▸ Brief: Write out every line exactly, from the start of the records below to the line with "environment. These leagues", and stop there. Don't write out the pictures.

▸ Available data:
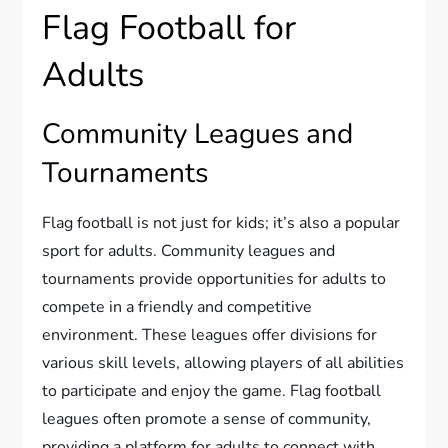
Flag Football for
Adults
Community Leagues and
Tournaments
Flag football is not just for kids; it’s also a popular
sport for adults. Community leagues and
tournaments provide opportunities for adults to
compete in a friendly and competitive
environment. These leagues offer divisions for
various skill levels, allowing players of all abilities
to participate and enjoy the game. Flag football
leagues often promote a sense of community,
providing a platform for adults to connect with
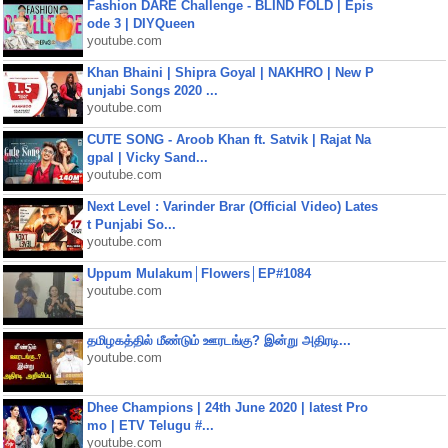
Fashion DARE Challenge - BLIND FOLD | Epis
ode 3 | DIYQueen
youtube.com
Khan Bhaini | Shipra Goyal | NAKHRO | New P
unjabi Songs 2020 ...
youtube.com
CUTE SONG - Aroob Khan ft. Satvik | Rajat Na
gpal | Vicky Sand...
youtube.com
Next Level : Varinder Brar (Official Video) Lates
t Punjabi So...
youtube.com
Uppum Mulakum│Flowers│EP#1084
youtube.com
தமிழகத்தில் மீண்டும் ஊரடங்கு? இன்று அதிரடி...
youtube.com
Dhee Champions | 24th June 2020 | latest Pro
mo | ETV Telugu #...
youtube.com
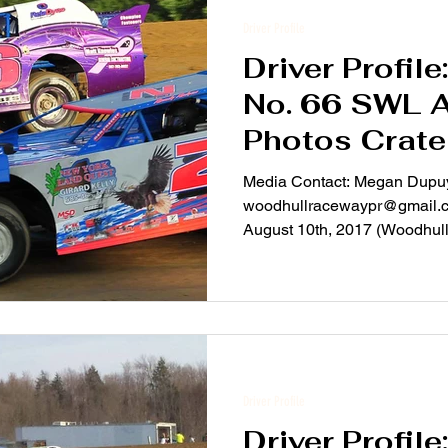
Driver Profile
Driver Profil
No. 66 SWL 
Photos Crate
Media Contact: Megan Dupu
woodhullracewaypr@gmail.c
August 10th, 2017 (Woodhull,
Driver Profile
Driver Profile:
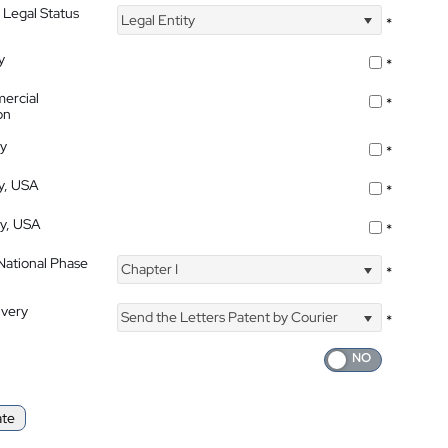
 Legal Status
Legal Entity
*
y
*
ercial
*
on
ty
*
ty, USA
*
ty, USA
*
 National Phase
Chapter I
*
ivery
Send the Letters Patent by Courier
*
ate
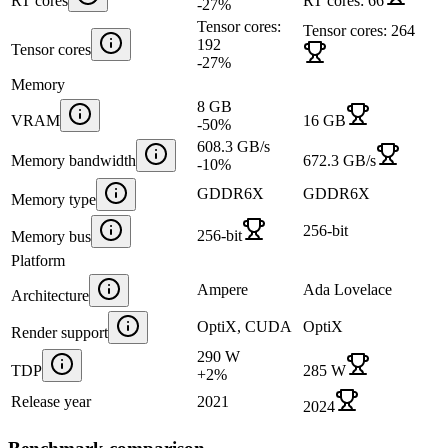
RT cores
RT cores: 66
-27
%
Tensor cores:
Tensor cores: 264
192
Tensor cores
-27
%
Memory
8 GB
VRAM
16 GB
-50
%
608.3 GB/s
Memory bandwidth
672.3 GB/s
-10
%
GDDR6X
GDDR6X
Memory type
256-bit
256-bit
Memory bus
Platform
Ampere
Ada Lovelace
Architecture
OptiX, CUDA
OptiX
Render support
290 W
TDP
285 W
+
2
%
Release year
2021
2024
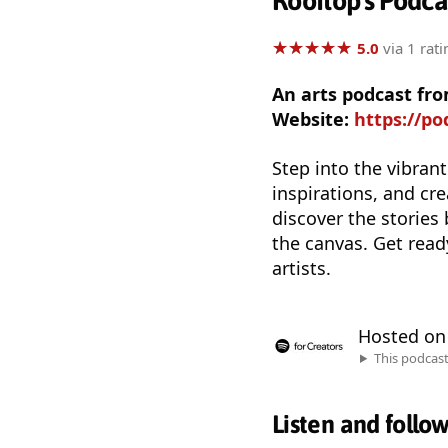
Rooftop's Podca
★
★
★
★
★
★
★
★
★
★
5.0
via 1 rati
An arts podcast fr
Website:
https://po
Step into the vibrant
inspirations, and cr
discover the stories
the canvas. Get read
artists.
Hosted o
This podcas
Listen and follo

▸ Result of the task:
Flag Football for
Adults
Community Leagues and
Tournaments
Flag football is not just for kids; it’s also a popular
sport for adults. Community leagues and
tournaments provide opportunities for adults to
compete in a friendly and competitive
environment. These leagues offer divisions for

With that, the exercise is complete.